And yet ours is not an age for despair. As Nietzsche's Zarathustra declares as he gazes in disgust at the last man, "The time has come for man to set himself a goal. The time has come for man to plant the seed of his highest hope." The death of God therefore presents, in addition to great dangers, an extraordinary opportunity. While we may very well become subhuman, we may also transform ourselves into something superhuman. Thus does Zarathustra describe his purpose: "I teach you the Overman." Combining the Social Darwinism so common in the late nineteenth century with his own unique brand of anthropo-theological speculation, Nietzsche's Zarathustra announces that "man is something that shall be overcome."
What is the ape to man?

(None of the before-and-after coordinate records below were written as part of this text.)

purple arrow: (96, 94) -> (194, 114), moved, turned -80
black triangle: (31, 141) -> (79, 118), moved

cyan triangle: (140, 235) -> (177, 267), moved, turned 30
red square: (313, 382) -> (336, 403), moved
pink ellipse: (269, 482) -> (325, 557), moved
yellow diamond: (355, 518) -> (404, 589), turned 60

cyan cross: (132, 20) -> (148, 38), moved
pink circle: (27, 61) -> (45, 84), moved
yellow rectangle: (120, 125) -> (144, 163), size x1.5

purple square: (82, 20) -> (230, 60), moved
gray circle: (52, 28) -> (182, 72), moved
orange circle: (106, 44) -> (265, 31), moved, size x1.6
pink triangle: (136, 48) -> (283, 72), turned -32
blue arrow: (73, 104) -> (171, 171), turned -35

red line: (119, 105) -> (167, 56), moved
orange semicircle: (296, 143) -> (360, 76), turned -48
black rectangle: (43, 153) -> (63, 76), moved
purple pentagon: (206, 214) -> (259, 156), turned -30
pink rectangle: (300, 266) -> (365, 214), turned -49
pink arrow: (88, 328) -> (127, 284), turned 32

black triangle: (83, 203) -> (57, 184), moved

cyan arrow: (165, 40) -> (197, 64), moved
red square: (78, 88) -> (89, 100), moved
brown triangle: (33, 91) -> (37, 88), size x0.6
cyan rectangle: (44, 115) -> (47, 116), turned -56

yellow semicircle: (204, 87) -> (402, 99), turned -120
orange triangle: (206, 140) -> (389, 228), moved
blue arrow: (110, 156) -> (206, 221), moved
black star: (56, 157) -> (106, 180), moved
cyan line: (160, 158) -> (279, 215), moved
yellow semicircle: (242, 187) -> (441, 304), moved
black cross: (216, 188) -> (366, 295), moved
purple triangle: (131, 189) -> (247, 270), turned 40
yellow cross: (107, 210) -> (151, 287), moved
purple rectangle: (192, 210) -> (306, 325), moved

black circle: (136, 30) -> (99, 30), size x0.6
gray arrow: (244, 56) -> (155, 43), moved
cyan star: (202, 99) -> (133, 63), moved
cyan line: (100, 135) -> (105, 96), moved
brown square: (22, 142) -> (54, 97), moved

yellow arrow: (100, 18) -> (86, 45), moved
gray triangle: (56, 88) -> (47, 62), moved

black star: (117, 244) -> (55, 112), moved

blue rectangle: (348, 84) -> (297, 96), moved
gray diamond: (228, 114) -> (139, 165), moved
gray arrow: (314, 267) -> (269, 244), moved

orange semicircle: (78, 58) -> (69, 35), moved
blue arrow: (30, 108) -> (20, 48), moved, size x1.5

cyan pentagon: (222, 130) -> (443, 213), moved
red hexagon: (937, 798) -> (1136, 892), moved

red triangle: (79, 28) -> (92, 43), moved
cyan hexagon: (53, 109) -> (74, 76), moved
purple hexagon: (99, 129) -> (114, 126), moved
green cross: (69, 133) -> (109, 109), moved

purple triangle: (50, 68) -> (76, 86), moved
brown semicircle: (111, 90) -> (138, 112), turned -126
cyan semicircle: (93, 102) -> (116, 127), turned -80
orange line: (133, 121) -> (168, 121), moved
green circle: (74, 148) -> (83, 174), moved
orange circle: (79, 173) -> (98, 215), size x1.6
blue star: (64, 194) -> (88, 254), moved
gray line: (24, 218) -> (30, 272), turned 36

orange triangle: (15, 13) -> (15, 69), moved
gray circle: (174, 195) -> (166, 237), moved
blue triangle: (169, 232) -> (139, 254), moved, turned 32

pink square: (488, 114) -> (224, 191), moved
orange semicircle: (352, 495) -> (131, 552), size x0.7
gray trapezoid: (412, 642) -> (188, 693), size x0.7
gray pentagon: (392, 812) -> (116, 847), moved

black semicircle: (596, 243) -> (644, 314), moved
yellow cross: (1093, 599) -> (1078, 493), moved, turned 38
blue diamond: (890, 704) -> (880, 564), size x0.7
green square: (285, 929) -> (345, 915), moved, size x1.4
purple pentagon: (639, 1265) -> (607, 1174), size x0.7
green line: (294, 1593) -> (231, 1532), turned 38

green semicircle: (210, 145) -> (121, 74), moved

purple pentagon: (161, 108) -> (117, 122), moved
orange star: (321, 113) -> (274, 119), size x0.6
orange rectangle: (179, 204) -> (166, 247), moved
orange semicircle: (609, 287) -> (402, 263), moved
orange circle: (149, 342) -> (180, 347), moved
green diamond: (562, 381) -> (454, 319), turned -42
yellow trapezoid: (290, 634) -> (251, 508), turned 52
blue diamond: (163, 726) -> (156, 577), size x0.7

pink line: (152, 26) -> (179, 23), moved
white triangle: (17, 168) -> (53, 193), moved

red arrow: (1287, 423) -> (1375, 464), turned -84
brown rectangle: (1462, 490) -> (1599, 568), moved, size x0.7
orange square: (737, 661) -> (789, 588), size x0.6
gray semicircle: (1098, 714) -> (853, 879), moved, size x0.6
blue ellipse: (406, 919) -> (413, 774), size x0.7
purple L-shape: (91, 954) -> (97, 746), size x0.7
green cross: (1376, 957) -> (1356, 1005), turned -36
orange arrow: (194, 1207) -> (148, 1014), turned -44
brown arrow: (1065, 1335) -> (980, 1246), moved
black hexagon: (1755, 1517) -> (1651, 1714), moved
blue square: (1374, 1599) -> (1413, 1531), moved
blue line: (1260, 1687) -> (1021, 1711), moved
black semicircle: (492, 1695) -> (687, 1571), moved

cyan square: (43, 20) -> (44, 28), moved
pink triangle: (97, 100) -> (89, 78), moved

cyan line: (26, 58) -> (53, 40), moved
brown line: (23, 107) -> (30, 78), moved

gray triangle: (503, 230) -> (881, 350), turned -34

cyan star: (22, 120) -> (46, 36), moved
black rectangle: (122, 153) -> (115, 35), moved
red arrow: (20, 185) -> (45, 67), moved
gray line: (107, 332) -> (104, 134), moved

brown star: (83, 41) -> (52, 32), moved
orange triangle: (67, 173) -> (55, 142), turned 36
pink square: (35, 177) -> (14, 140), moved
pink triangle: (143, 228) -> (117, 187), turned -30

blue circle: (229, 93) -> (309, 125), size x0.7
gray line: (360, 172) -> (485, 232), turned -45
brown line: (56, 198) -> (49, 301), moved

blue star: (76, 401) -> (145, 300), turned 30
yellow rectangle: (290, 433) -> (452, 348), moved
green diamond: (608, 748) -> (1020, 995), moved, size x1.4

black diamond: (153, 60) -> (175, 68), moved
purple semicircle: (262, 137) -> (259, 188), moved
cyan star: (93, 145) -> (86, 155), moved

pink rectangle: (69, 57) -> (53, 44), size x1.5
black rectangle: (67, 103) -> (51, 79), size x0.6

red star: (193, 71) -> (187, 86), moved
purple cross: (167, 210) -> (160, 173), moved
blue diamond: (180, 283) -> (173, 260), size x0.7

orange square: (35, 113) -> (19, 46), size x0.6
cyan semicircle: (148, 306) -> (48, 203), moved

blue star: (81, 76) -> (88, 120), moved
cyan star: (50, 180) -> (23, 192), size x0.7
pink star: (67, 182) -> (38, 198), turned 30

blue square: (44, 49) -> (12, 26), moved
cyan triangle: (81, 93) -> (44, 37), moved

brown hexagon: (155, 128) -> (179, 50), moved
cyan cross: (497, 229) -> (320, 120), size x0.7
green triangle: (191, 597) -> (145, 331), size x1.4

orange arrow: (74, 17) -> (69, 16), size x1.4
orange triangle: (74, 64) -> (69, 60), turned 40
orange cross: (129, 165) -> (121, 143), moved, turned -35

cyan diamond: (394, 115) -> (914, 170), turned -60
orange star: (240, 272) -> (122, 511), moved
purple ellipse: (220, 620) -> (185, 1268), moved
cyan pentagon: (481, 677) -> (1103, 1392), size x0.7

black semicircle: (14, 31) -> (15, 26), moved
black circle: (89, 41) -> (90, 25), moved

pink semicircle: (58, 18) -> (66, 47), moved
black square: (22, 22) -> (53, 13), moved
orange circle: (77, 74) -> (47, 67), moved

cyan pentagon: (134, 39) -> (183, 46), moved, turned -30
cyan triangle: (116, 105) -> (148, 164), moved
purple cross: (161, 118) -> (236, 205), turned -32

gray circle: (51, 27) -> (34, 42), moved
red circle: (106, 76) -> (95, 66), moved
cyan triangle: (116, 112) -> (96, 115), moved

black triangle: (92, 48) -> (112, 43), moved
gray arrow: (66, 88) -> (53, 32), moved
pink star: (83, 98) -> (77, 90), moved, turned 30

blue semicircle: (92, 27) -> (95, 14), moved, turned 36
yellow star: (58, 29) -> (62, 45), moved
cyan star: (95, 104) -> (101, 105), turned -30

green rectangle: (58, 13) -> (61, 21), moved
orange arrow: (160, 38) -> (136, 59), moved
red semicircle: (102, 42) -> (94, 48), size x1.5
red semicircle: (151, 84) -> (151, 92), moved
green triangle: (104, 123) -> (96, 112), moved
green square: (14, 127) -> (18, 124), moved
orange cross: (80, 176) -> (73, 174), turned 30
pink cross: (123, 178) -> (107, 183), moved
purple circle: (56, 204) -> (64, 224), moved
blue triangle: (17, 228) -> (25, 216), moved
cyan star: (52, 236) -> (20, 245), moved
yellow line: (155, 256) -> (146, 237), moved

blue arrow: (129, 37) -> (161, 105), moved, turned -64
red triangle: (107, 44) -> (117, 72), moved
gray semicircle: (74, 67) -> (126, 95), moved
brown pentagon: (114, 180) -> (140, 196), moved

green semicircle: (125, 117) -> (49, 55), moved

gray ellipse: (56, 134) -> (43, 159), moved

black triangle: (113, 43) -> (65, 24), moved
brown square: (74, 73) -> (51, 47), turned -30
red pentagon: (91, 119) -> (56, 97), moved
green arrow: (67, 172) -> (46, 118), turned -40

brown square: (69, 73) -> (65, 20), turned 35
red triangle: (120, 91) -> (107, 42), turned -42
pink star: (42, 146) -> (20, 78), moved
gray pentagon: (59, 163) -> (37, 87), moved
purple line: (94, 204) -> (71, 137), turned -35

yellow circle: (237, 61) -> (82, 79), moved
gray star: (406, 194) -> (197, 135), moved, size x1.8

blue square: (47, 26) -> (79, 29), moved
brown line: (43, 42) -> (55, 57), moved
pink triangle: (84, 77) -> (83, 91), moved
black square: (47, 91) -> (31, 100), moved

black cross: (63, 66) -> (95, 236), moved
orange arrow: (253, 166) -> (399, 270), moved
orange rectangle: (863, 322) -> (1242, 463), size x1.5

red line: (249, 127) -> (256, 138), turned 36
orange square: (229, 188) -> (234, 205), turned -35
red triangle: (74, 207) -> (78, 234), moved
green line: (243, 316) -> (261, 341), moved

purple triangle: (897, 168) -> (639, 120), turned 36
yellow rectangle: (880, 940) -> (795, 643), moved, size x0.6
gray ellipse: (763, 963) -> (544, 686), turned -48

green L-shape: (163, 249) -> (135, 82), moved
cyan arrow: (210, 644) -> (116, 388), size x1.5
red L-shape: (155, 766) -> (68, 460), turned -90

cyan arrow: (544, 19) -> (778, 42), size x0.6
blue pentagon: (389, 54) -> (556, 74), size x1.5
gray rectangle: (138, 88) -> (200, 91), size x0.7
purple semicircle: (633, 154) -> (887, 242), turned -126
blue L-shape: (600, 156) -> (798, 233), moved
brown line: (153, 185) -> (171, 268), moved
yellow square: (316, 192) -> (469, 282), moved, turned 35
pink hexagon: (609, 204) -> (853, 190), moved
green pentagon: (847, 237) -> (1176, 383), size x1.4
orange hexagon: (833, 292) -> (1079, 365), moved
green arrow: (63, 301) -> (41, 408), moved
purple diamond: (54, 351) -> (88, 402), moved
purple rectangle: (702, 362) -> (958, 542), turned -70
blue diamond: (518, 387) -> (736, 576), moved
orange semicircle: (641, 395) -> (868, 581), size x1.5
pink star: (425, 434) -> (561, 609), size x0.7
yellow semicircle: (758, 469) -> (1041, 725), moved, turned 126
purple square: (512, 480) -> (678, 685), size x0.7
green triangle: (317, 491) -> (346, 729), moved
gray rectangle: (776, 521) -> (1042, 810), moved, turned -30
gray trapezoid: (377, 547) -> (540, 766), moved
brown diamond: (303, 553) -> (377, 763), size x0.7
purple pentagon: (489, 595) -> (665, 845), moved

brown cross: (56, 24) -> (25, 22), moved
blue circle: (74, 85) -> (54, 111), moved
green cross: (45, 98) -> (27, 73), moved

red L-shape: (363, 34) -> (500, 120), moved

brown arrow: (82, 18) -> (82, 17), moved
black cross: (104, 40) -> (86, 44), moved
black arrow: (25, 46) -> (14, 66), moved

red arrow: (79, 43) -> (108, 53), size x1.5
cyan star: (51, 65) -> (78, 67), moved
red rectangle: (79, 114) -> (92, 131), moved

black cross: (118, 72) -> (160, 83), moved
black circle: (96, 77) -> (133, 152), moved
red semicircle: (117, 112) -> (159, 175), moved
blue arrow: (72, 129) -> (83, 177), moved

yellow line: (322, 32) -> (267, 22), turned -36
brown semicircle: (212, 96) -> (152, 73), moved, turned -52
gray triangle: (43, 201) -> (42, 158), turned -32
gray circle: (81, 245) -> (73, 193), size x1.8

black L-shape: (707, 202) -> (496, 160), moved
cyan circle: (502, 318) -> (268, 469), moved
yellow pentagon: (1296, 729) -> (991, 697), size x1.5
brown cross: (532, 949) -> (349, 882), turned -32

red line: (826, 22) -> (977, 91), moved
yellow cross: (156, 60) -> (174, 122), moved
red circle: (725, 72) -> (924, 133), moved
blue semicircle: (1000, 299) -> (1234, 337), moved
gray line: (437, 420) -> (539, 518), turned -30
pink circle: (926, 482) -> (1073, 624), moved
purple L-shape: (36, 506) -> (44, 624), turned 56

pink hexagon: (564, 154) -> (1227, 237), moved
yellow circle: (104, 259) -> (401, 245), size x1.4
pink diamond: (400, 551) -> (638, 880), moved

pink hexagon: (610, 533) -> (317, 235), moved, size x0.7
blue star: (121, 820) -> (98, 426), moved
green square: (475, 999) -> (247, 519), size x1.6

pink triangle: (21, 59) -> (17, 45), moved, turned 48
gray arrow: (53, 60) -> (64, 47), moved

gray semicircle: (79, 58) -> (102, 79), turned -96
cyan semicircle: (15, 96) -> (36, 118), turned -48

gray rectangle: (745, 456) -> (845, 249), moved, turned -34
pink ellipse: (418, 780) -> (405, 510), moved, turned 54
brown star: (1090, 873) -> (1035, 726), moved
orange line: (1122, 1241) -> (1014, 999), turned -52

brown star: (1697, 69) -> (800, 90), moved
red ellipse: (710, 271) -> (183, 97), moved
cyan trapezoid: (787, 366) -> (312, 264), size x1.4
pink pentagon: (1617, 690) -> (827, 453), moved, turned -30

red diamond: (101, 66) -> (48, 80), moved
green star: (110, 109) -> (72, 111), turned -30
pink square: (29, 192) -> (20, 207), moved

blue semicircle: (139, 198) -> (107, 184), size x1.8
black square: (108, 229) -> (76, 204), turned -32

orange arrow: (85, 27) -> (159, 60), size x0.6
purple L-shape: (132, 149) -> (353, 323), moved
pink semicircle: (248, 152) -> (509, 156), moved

A laughingstock or a painful embarrassment. And man shall be just that for the Overman: a laughingstock or a painful embarrassment. You have made your way from worm to man, and much in you is still worm. . . . Man is a rope tied between beast and Overman--a rope over an abyss. A dangerous across, a dangerous on-the-way, a dangerous looking-back, a dangerous shuddering and stopping. What is great in man is that he is a bridge and not an end.
Man, then, is poised to evolve into a god through his own efforts. But what will make possible such a monumental transformation? The answer lies in the most peculiar doctrine of Nietzsche's philosophy: the "eternal recurrence of the same," which he first (and most lucidly) presented in an allegorical aphorism of The Joyful Science titled "The Greatest Weight." It is worth quoting in its entirety:
What if some day or night a demon were to steal after you into your loneliest loneliness and say to you, "This life as you now live it and have lived it, you will have to live once more and innumerable times more; and there will be nothing new in it, but every pain and every joy and every thought and sigh and everything immeasurably small or great in your life must return to you, all in the same succession and sequence--even this spider and this moonlight between the trees, and even this moment and I myself. The eternal hourglass of existence is turned upside down again and again, and you with it, a speck of dust!" Would you not throw yourself down and gnash your teeth and curse the demon who spoke thus? Or have you once experienced a tremendous moment when you would have answered him, "You are a god, and never have I heard anything more divine." If this thought gained possession of you, it would change you as you are, or perhaps crush you. The question in each and every thing, "Do you desire this once more and innumerable times more?" would lie upon your actions as the greatest weight. Or how well disposed would you have to become to yourself and to life to crave nothing more fervently than this ultimate eternal confirmation and seal?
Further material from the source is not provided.